Nobody mentioned a folding shovel (sorry, Backlash said shovel) , or a ratchet type cargo strap, A heavy duty one can be very helpful to unstick a mildly stuck vehicle.Crank type flashlights , some have a radio.Space blanket.


----------



## MrSfstk8d

Make sure your spare tire has air pressure.


----------



## wldrbob

*car gear,,*

booster cables, antifreeze...motor oil...good shovel...tire chains ..heat source procat propane heater,, candles,, alcohol burner etc. blanket/sleeping bag ...good winter boots..gloves or mitts...good cold weather hat... energy bars...flashlight ..basic tool kit ,,self defence weapon..this is what i carry it gets to 40 below or more here...


----------



## Winter

Weapon?:club:


----------



## paladinFL

*Air Pump*



MrSfstk8d said:


> Make sure your spare tire has air pressure.

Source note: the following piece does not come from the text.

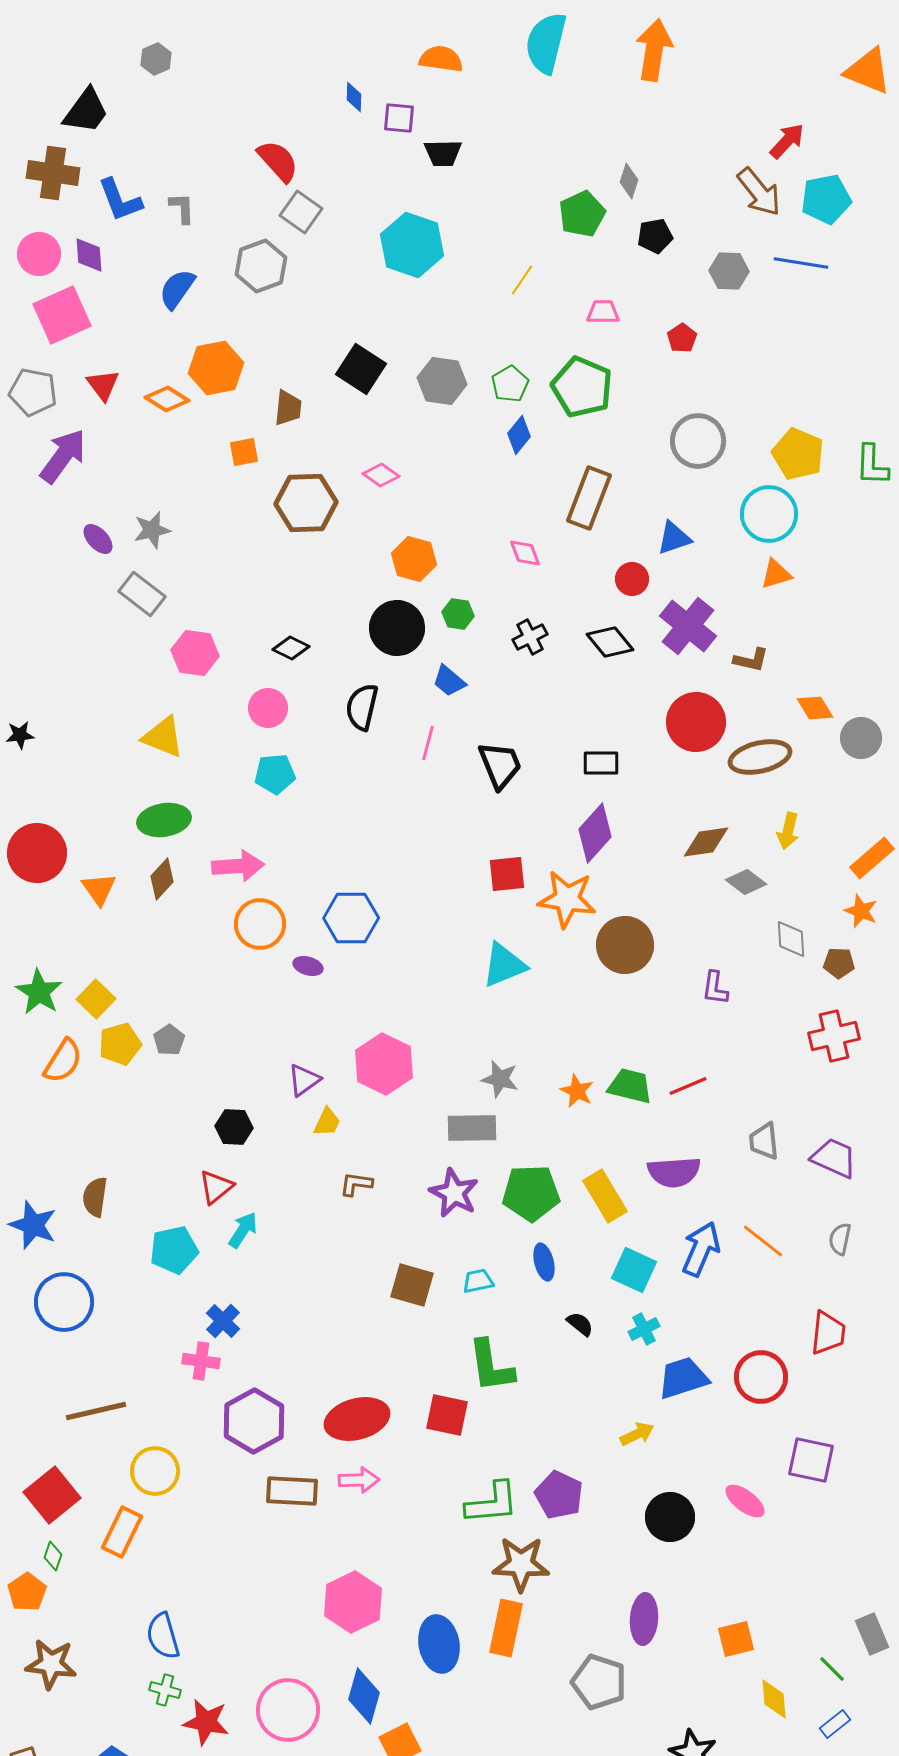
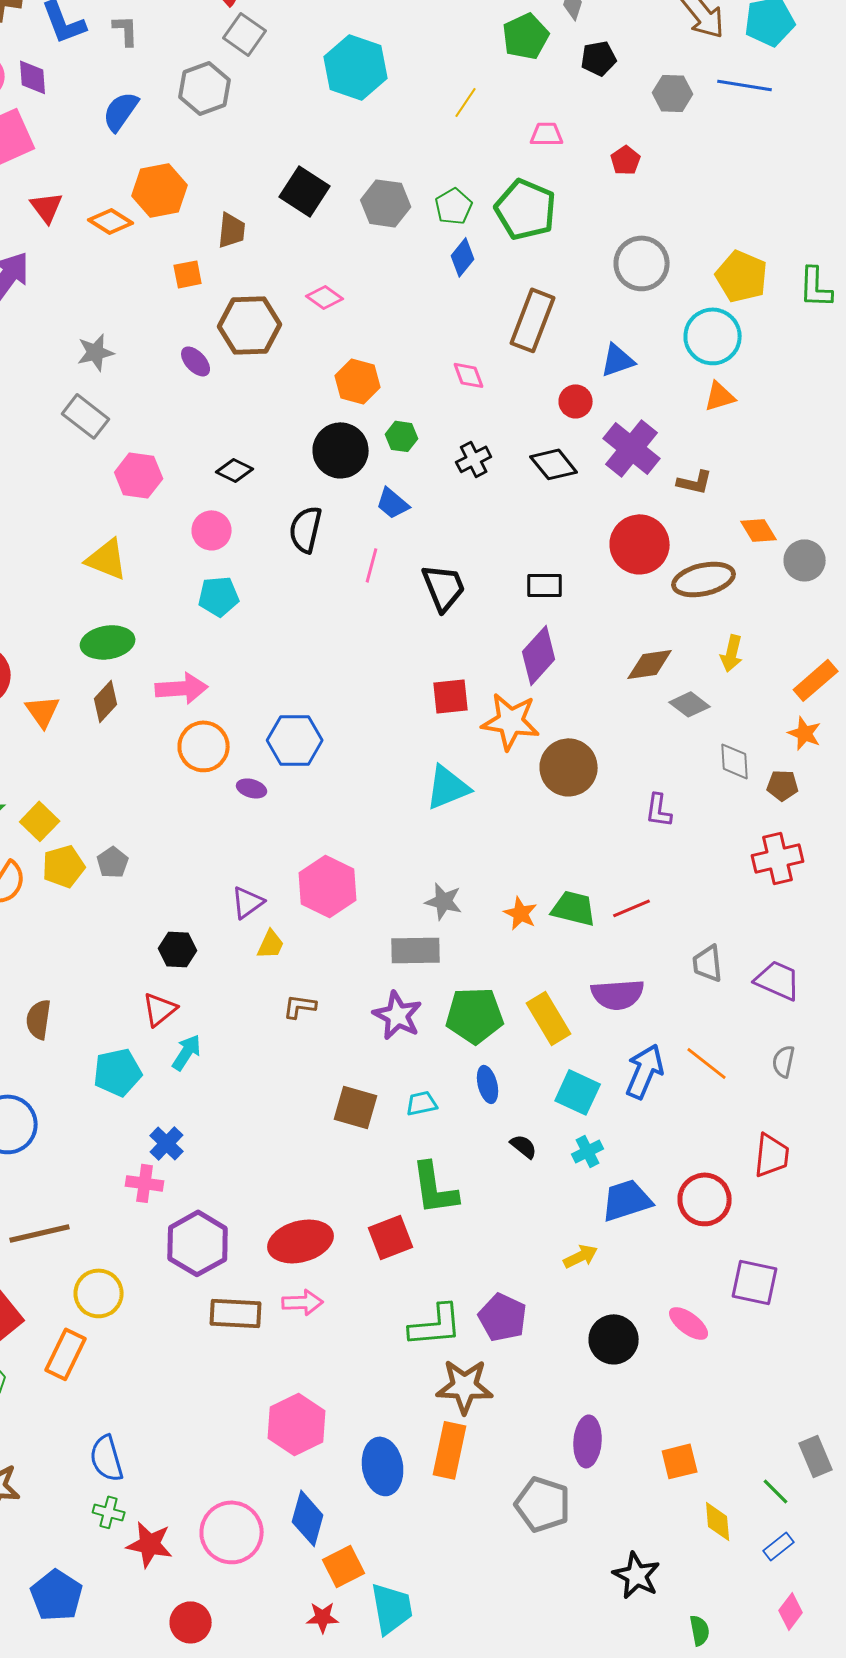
purple ellipse: (98, 539) -> (196, 361), moved
red square: (447, 1415) -> (391, 1237), turned -33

Wamart sells several sizes of portable air pumps. The smallest is about the size of an old CD player (remember those?). I have one in my Lowes 16" tool bag that I keep in the car along with a couple of rain ponchos, Hefty tool set, flares, jumper cables and other stuff.


----------



## efbjr

paladinFL said:


> Wamart sells several sizes of portable air pumps. The smallest is about the size of an old CD player (remember those?). I have one in my Lowes 16" tool bag that I keep in the car along with a couple of rain ponchos, Hefty tool set, flares, jumper cables and other stuff.


Fix-A-Flat...especially the type for the larger SUV tires. Inflates the tire and (hopefully) seals the leak(s). Probably a quicker fix in a bug out situation. :scratch

Harbor Freight Tools sells an air pump for $8. Also a good source for all kinds of auto survival kit stuff.


----------



## ra5451

Why? Doesn't everyone have one on their person?



Winter said:


> Weapon?:club:


----------



## BridenSolutions

You may also want to consider the situation where you are stuck in the vehicle and cannot get out. I have heard of this in real life where someone in a blizzard pulls off the road, overnights, and wakes up the next morning and the snow is up to the windows. So they couldn't open the doors, and the windows only a few inches.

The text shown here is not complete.